Essex County Council has agreed to launch the procurement of a new integrated Pre-Birth to 19 Health, Wellbeing and Family Support service.
A wider range of services, joining up the Healthy Child Programme, Healthy Schools, Family Nurse Partnership and Children’s Centres are to be available from 2017.
Under the agreed changes, Children’s Centres will be renamed Family Hubs, reflecting their new role to coordinate a wider range of services for families. Importantly too, Family Hubs will coordinate services for families with children from pre-birth to age 19 (age 25 for children and young people with additional needs).
There will be 12 Family Hubs, one per district, open 50 hours per week offering weekend and evening provision. Family Hubs will be supported by 25 Family Hub delivery sites and a large number of local, outreach sites.
The Council’s Cabinet heard that the current approach started two years ago with reducing the number of fixed children’s centres and increasing outreach sites, has succeeded in reaching more families. Cabinet approved changes to Sure Start Children’s Centres so that the successful outreach continues.
Councilor Dick Madden, Essex County Council’s Cabinet Member for Adults and Children, said: “We need to build services without walls.

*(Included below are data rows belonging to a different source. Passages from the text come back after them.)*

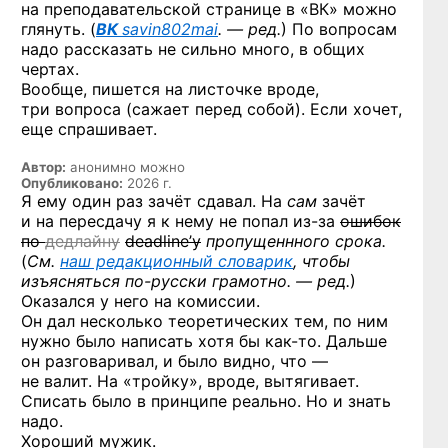
на преподавательской странице в «ВК» можно
глянуть. (
ВК
savin802mai
. — ред.
) По вопросам
надо рассказать не сильно много, в общих
чертах.
Вообще, пишется на листочке вроде,
три вопроса (сажает перед собой). Если хочет,
еще спрашивает.
Автор:
анонимно можно
Опубликовано:
2026 г.
Я ему один раз зачёт сдавал. На
сам
зачёт
и на пересдачу я к нему не попал
из-за
ошибок
по
дедлайну
deadline’у
пропущеннного срока.
(
См.
наш редакционный словарик
, чтобы
изъясняться
по-русски
грамотно. — ред.
)
Оказался у него на комиссии.
Он дал несколько теоретических тем, по ним
нужно было написать хотя бы
как-то.
Дальше
он разговаривал, и было видно, что —
не валит. На «тройку», вроде, вытягивает.
Списать было в принципе реально. Но и знать
надо.
Хороший мужик.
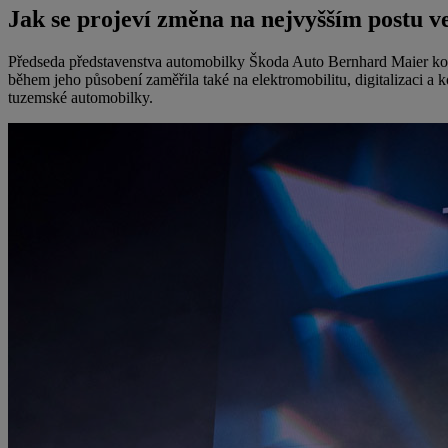
Jak se projeví změna na nejvyšším postu v
Předseda představenstva automobilky Škoda Auto Bernhard Maier kon
během jeho působení zaměřila také na elektromobilitu, digitalizaci a k
tuzemské automobilky.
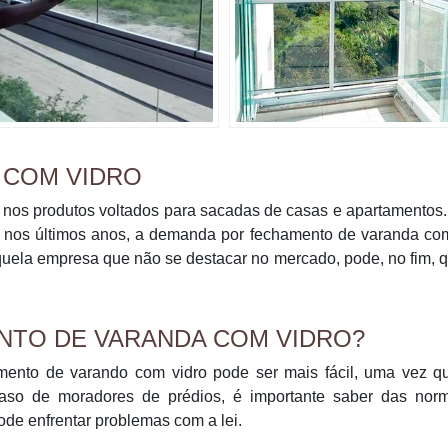
 COM VIDRO
os nos produtos voltados para sacadas de casas e apartamento
u nos últimos anos, a demanda por fechamento de varanda co
aquela empresa que não se destacar no mercado, pode, no fim, 
NTO DE VARANDA COM VIDRO?
amento de varando com vidro pode ser mais fácil, uma vez q
 caso de moradores de prédios, é importante saber das nor
pode enfrentar problemas com a lei.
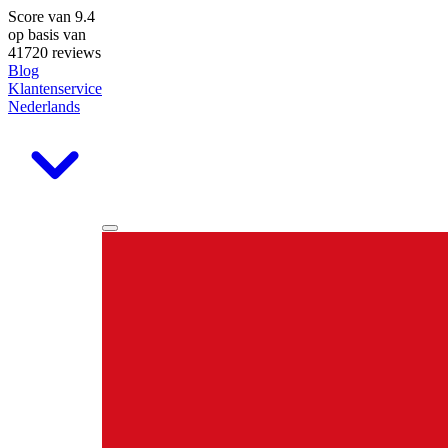
Score van
9.4
op basis van
41720 reviews
Blog
Klantenservice
Nederlands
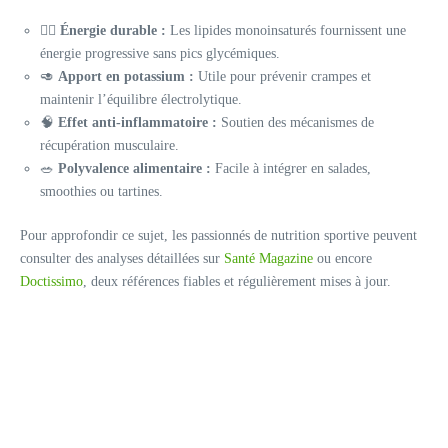
🚴‍♂️
Énergie durable :
Les lipides monoinsaturés fournissent une
énergie progressive sans pics glycémiques.
🥑
Apport en potassium :
Utile pour prévenir crampes et
maintenir l’équilibre électrolytique.
🧠
Effet anti-inflammatoire :
Soutien des mécanismes de
récupération musculaire.
🥗
Polyvalence alimentaire :
Facile à intégrer en salades,
smoothies ou tartines.
Pour approfondir ce sujet, les passionnés de nutrition sportive peuvent
consulter des analyses détaillées sur
Santé Magazine
ou encore
Doctissimo
, deux références fiables et régulièrement mises à jour.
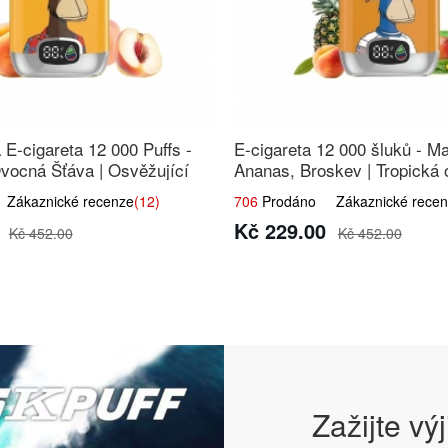
E-cigareta 12 000 Puffs -
E-cigareta 12 000 šluků - M
vocná Šťáva | Osvěžující
Ananas, Broskev | Tropická
s
směs
ákaznické recenze
(12)
706
Prodáno Zákaznické recen
Kč 229.00
Kč 452.00
Kč 452.00
Zažijte vý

This approach takes the Pre-Birth to 19 Health, Wellbeing and Family Support service to the village hall, or even the front room, and makes sure that families, who need support most, receive it wherever they live.”
The new way of working will give greater flexibility to staff, allowing them to respond to the needs of families with children and to allow them to work with families where they want to receive support, such as in their homes or in local clinics or play areas.
Being more flexible and more innovative in the way in which services and support are delivered will allow staff to reach priority groups including those who don’t currently use Children’s Centres.
The overall aim of the proposals is to ensure that families still have easy, local access to services, which are often in places that families already use.
The County Council held a public consultation on the proposed changes earlier in the year and as a result made 21 amendments compared to the original proposals. The new model will be in place from April 2017.